Open Source vs Proprietary: Which Technologies Are Right for Your Business?

Open Source vs Proprietary: Which Technologies Are Right for Your Business?

Trying to choose between open source vs proprietary software? You’re not alone. When looking to increase the productivity of your company through the integration of technology, you may have come to a crossroads where you are comparing a lot of very similar services. Some of these services advertise themselves as “open source,” but what does that really mean?

Below we explain what open source technology is and why you should consider it for your business.

What is open source technology?

As opensource.com explains, open source technology “is software with source code that anyone can inspect, modify, and enhance.” Additionally, it’s designed to be publicly accessible. This means that open source technology can’t lock your data, information, or code away in a place you can’t access it.

What are the benefits of open source technology?

So, why would your company want to utilize open source technology? When looking at the many benefits of open source technology, its hard to beat its price. Many open-source options are free, or nearly free in comparison to the cost of proprietary technologies. Being able to save money on open source software allows you to put that extra money into something else that your company needs.

One of the main benefits of open source technology, however, is that it’s highly customizable. Because there are so many open source libraries of free code you can access, you can always add the features that you need. If you don’t have a particular feature that you need to be successful on a future project, you can simply add it to what you are currently using.

Finally, open source provides your company with scalability: you can expand what you currently do quickly. If your company gets bigger and offers more services, open source technology can grow with your company as needed — and without a giant price tag.

Open source vs proprietary technology

The other side of the coin is proprietary technology. Proprietary technology is “commercial software that can be bought, leased or licensed from its vendor/developer.” Essentially, if a piece of software doesn’t say it’s open source, then it isn’t. A company owns all its code, content, data, and possibly a good chunk of any of your information you’re storing on it. It all depends on the license you agree to when using it.
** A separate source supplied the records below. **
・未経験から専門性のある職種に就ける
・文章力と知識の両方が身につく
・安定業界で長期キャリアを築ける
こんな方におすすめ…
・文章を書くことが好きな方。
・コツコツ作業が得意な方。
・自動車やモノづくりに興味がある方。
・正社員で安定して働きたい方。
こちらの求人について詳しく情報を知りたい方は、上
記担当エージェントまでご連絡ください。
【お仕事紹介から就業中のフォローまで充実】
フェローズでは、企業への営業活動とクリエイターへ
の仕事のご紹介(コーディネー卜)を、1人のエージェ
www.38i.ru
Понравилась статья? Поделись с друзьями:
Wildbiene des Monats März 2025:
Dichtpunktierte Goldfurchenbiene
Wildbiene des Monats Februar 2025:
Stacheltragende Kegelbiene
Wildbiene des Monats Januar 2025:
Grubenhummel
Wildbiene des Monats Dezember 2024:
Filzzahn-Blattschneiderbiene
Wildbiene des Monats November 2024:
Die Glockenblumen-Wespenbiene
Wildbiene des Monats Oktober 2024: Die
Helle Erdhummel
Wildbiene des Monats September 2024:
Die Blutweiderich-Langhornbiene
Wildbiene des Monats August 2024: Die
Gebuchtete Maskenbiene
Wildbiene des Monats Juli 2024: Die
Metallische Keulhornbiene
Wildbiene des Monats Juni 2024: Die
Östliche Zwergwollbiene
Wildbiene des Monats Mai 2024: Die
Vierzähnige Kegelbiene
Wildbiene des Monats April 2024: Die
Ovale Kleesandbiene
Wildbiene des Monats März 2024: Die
Remember all those user agreements you clicked on when signing up for the apps you use on a daily basis? All those agreements granted companies various types access to your personal information, including for the purposes of personalized marketing and other invasive forms of data mining.
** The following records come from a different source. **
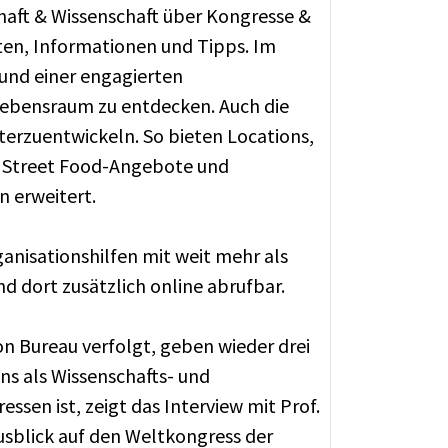
chaft & Wissenschaft über Kongresse &
kten, Informationen und Tipps. Im
und einer engagierten
 Lebensraum zu entdecken. Auch die
erzuentwickeln. So bieten Locations,
n Street Food-Angebote und
 erweitert.
anisationshilfen mit weit mehr als
dort zusätzlich online abrufbar.
 Bureau verfolgt, geben wieder drei
lns als Wissenschafts- und
sen ist, zeigt das Interview mit Prof.
 Ausblick auf den Weltkongress der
The Lure of Proprietary Software

You might be asking yourself: if open source is so great, why are most products proprietary? In a word: money. The top open source companies in the world (WordPress, Drupal, Joomla!, Zimbra, Zabbix, etc.) make plenty of money, but nothing compared to a giant like Google or Microsoft. That’s really the only reason to make a product proprietary: to make more money off of it!

And because of this, the vast majority of software available to businesses is proprietary. And we’re so use to this fact, that we don’t question it. We just pay our licensing fee and go on with our lives.
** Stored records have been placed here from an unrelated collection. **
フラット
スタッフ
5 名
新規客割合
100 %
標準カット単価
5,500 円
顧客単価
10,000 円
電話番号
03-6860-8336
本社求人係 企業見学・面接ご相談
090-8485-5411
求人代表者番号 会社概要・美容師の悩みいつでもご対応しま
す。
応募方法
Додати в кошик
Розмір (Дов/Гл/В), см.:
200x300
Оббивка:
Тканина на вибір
Free Doesn’t Mean Without Expertise

At the same time, just because open source technology itself is free or low cost, doesn’t mean you don’t need help getting it installed, configured, or developed. Just like any tool, it needs to be customized to your needs. You need a partner who is skilled at adapting open source technologies to your business needs.

The Choice Is Yours

Ultimately, the decision of which technologies your business decides to utilize is completely up to you. There are definitely good reasons for going with proprietary technology. If you want lower cost and greater customization, however, the choice is clear.